La Luna conteneva acqua al suo interno, cambia la Storia ?

L'acqua e la Luna sono un binomio affascinante e tormentato, la cui prova si è cercata fin dalle prime esplorazioni Apollo. Per questo la notizia giunta in queste ore, ha una certa importanza. Sembrerebbe che la Luna fin da giovanissima, contenesse acqua al suo interno. L'ipotesi emergerebbe dall'analisi delle rocce lunari portate a Terra dalle missioni Apollo e pubblicata sulla rivista Nature Geoscience. Le conclusioni, che si devono al gruppo dell'università francese di Notre Dame coordinato da Hejiu Hui, contraddicono la storia della Luna tracciata subito dopo le missioni Apollo. Fino ad oggi, nonostante le timite aperture all'ipotesi, si sosteneva che l'acqua presente sul nostro satellite, in particolare sulle sue rocce fosse arrivata da fuori, grazia a comete asteroidi o vento solare. Invece l'acqua era parte del nostro satellite.

La presenza dell'acqua, inoltre, è stata sempre considerata successiva al periodo in cui la crosta rocciosa lunare si era solidificata. I ricercatori hanno visto però che le cose non devono essere andate in questo modo. Hanno scoperto infatti che i grani di minerali delle rocce lunari contengono quantità di acqua piccolissime, ma comunque misurabili, e che l'acqua era presente nelle zone più interne del satellite anche nel periodo in cui lo strato roccioso più esterno era fuso, prima quindi che si solidificasse.
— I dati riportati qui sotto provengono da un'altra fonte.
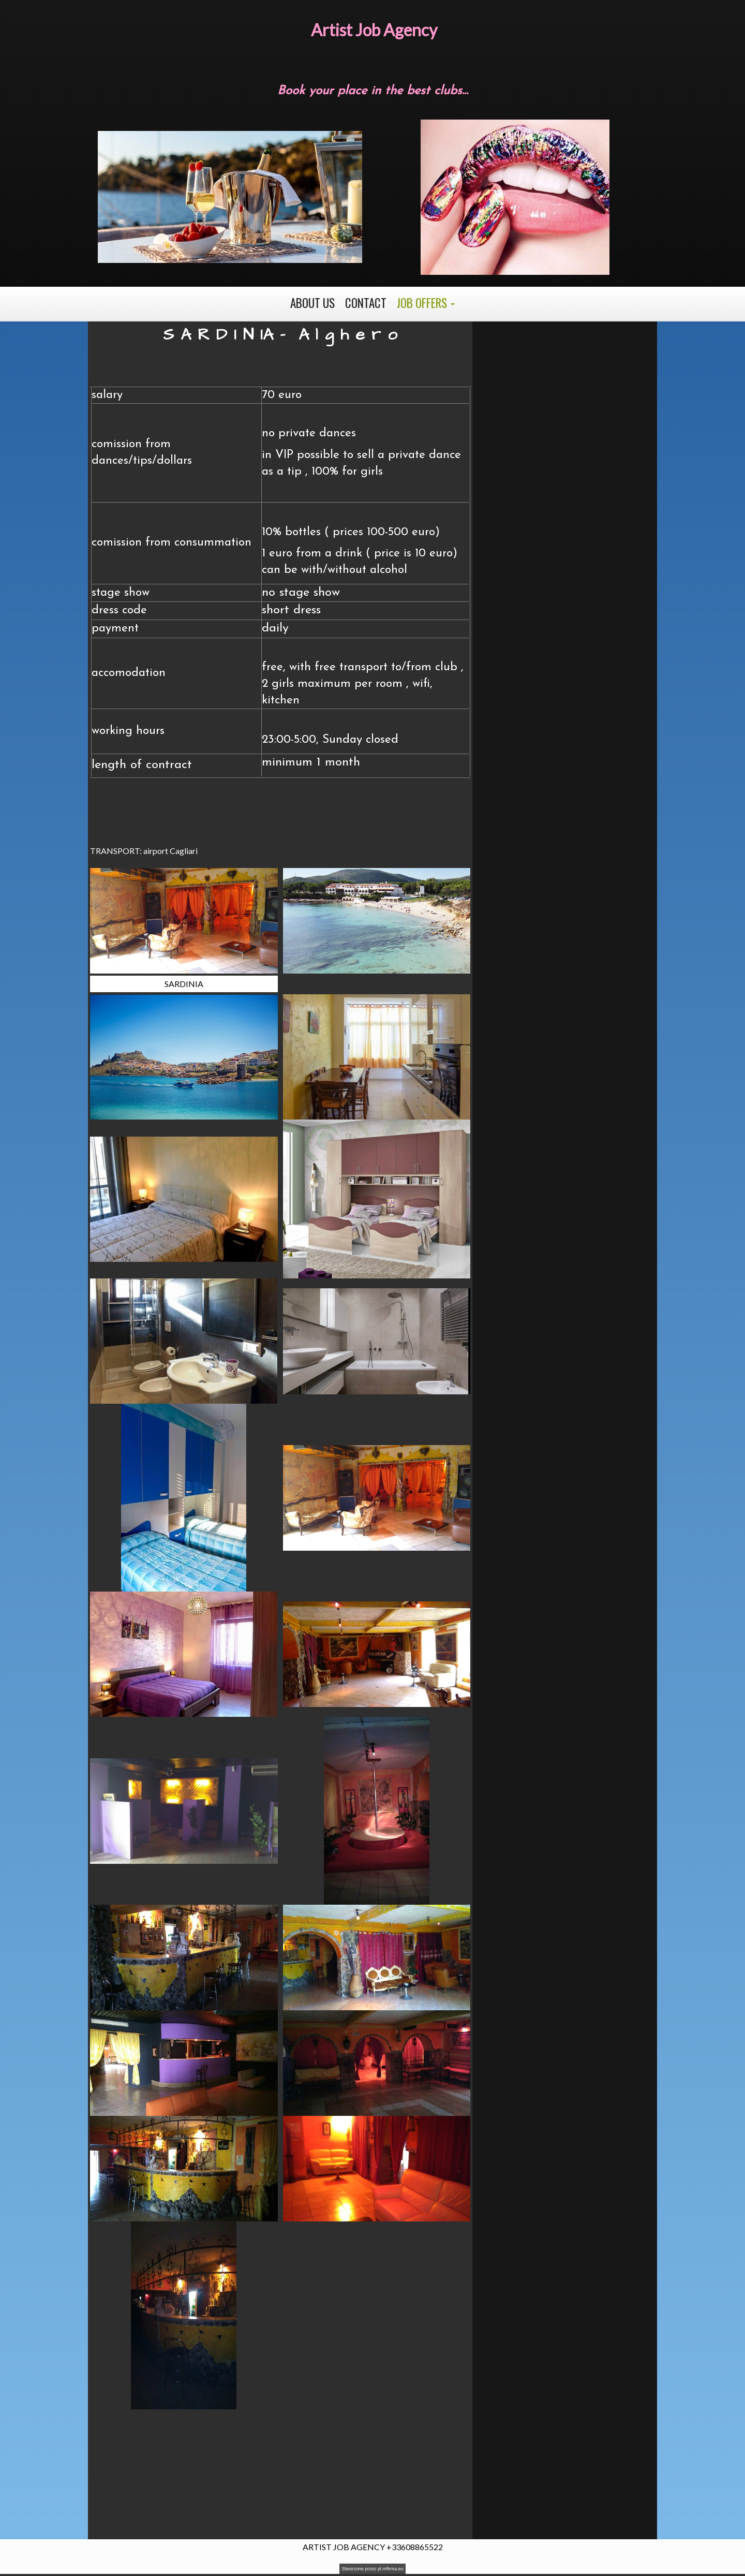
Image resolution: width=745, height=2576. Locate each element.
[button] (426, 303)
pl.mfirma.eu (391, 2568)
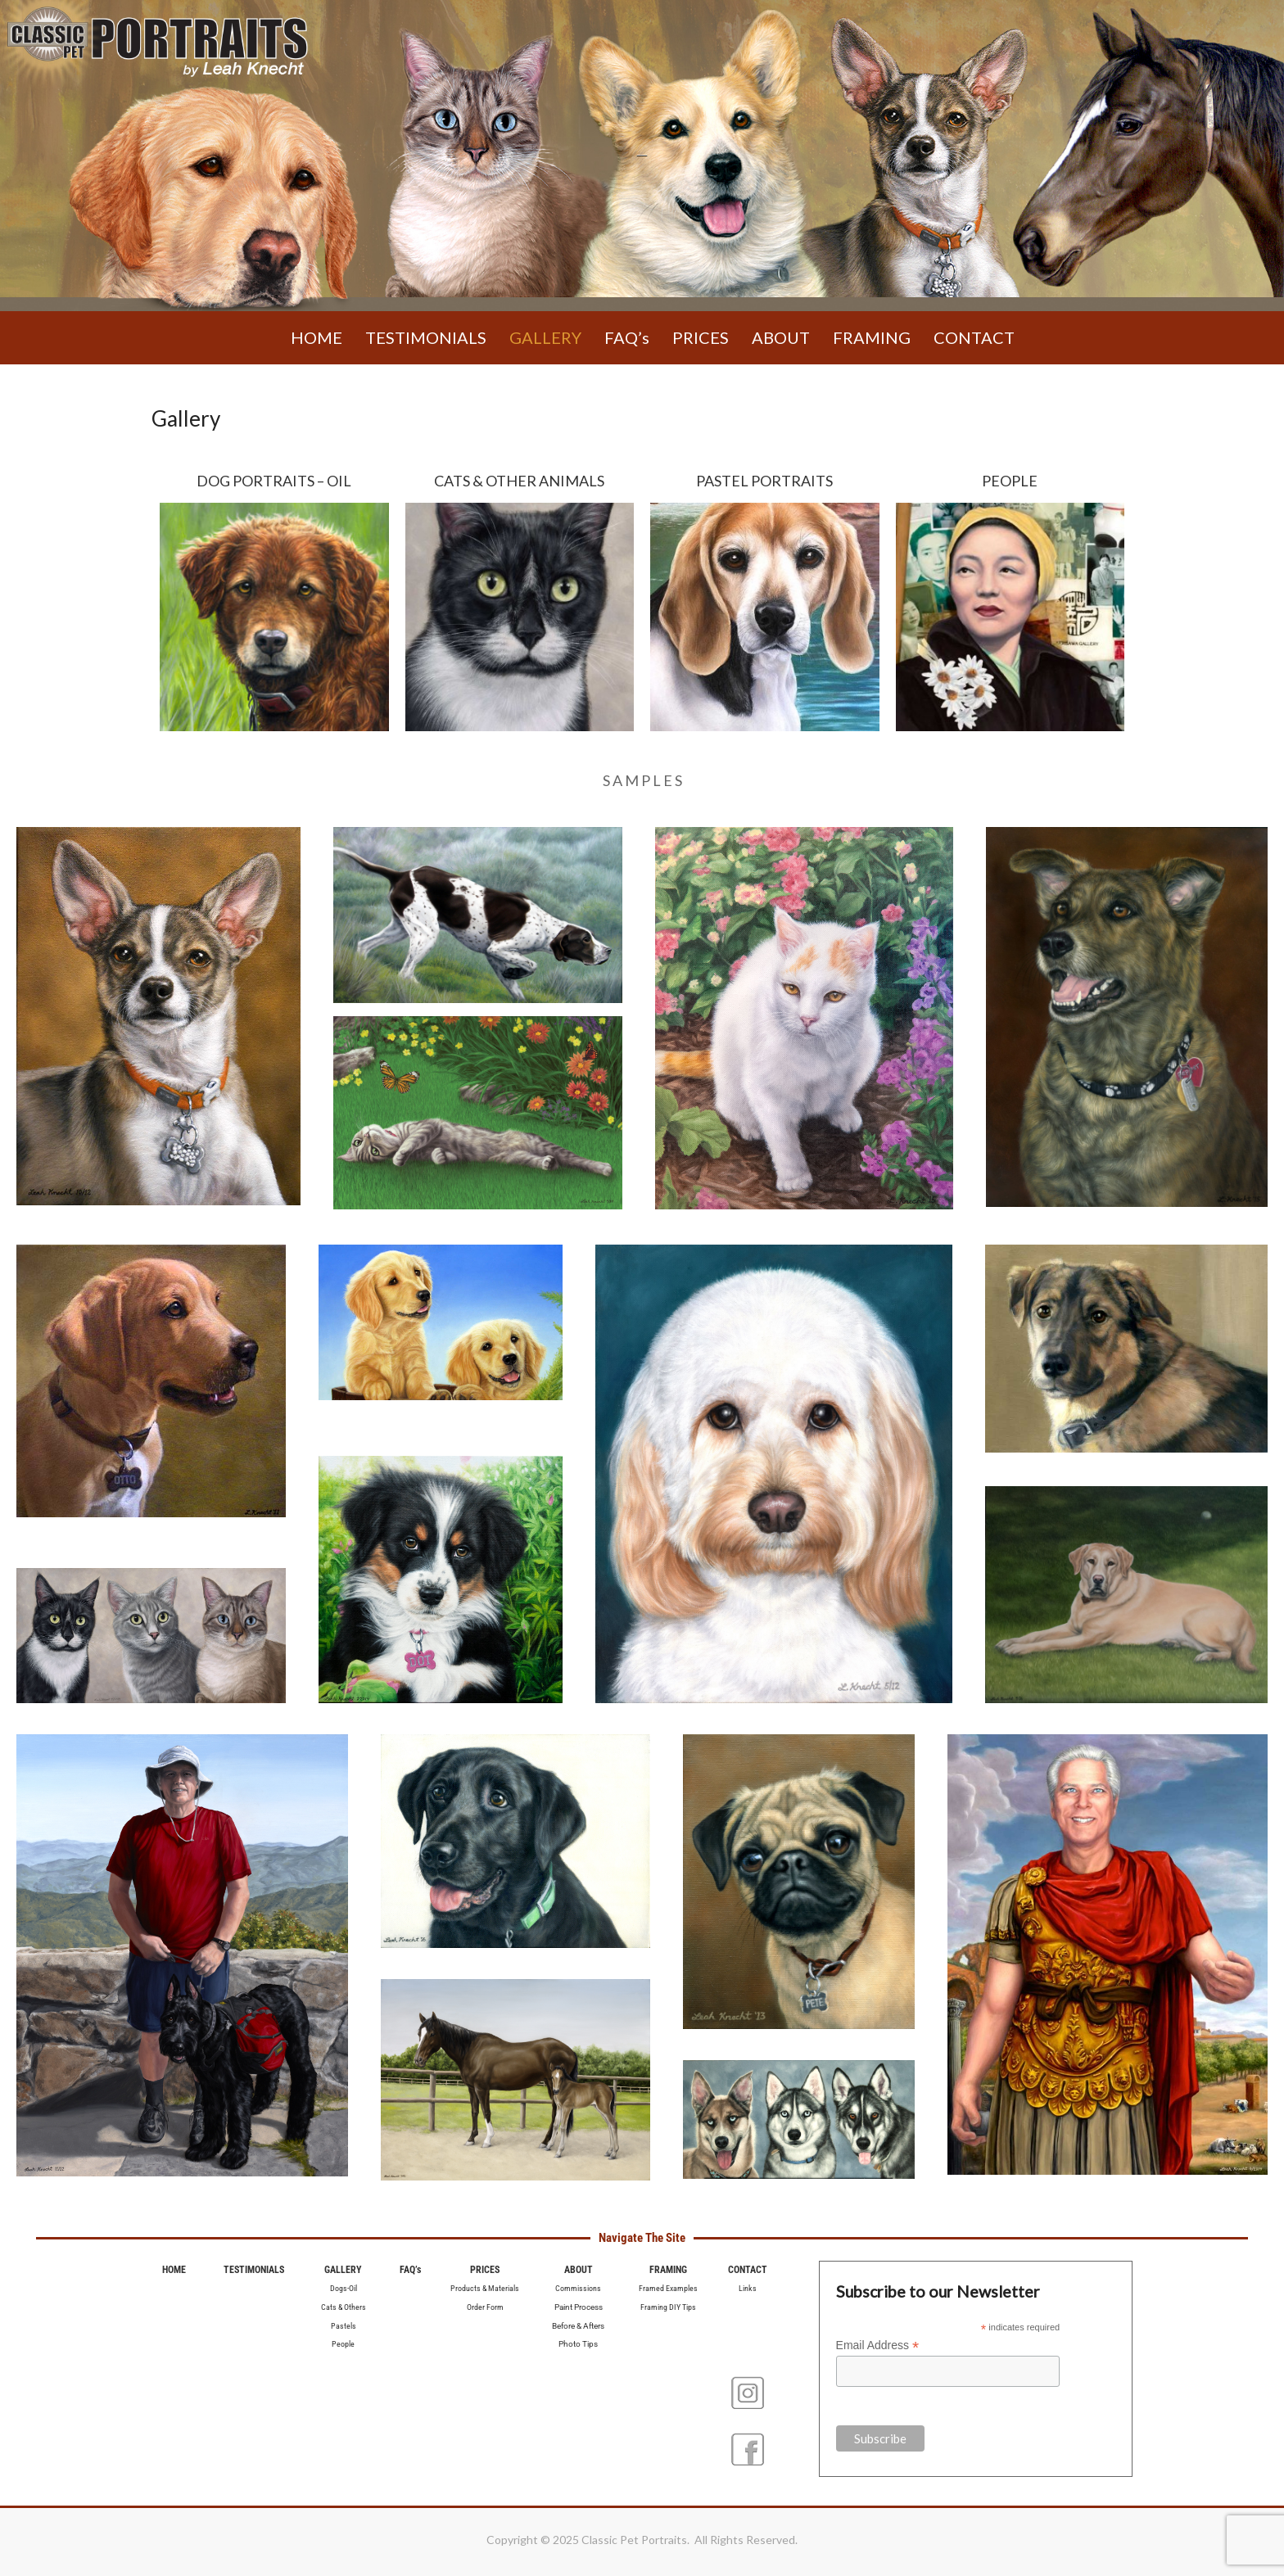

Quello che emerge è uno scenario difficile da conciliare con la teoria attualmente più accreditata sull'origine della Luna, generata da un gigantesco impatto fra la Terra ancora in formazione e un altro corpo celeste delle dimensioni simili a quelle di Marte.

Acqua sulla Luna, decenni di conferme e smentite.

 

A giugno dello scorso anno era arrivata una notizia che sembrava aver chiuso la storia: l'acqua nel Polo Sud della Luna sarebbe pochissima: inconsistente una vera riserva d'acqua anche solo per pensare a una futura base umana. Lo aveva stabilito un nuovo studio elaborato sfruttando i dati della sonda Lunar Reconnaissance Orbiter (Lro) della Nasa. La ricerca realizzata da un gruppo guidato dall'Istituto di Tecnologia del Massachusetts (Mit) e pubblicata su Nature rivedeva l'evoluzione del cratere polare Shackleton e le quantità di acqua ghiacciata presente sul fondo.

 

L'euforia del 2011

A tre anni di distanza dal clamoroso annuncio della Nasa del 2008 che stabiliva una volta per tutte la presenza del prezioso liquido sul nostro satellite, lo stesso gruppo di ricercatori pubblicva su Science nuovi dati. In sostanza alcune parti dell'interno della Luna conterrebbero altrettanta acqua di quella presente nel mantello superiore della Terra, 100 volte di più di quanta ne fosse stata misurata in studi precedenti. Secondo questa scoperta quindi, il ghiaccio presente nei crateri della superficie lunare non sarebbero stati depositati da comete o meteoriti di passaggio, ma si sarebbe formato in seguito ad eruzioni vulcaniche di magma. Questa scoperta di due anni fa aveva rafforzato l'ipotesi che la Terra e la Luna avessero un'origine in comune.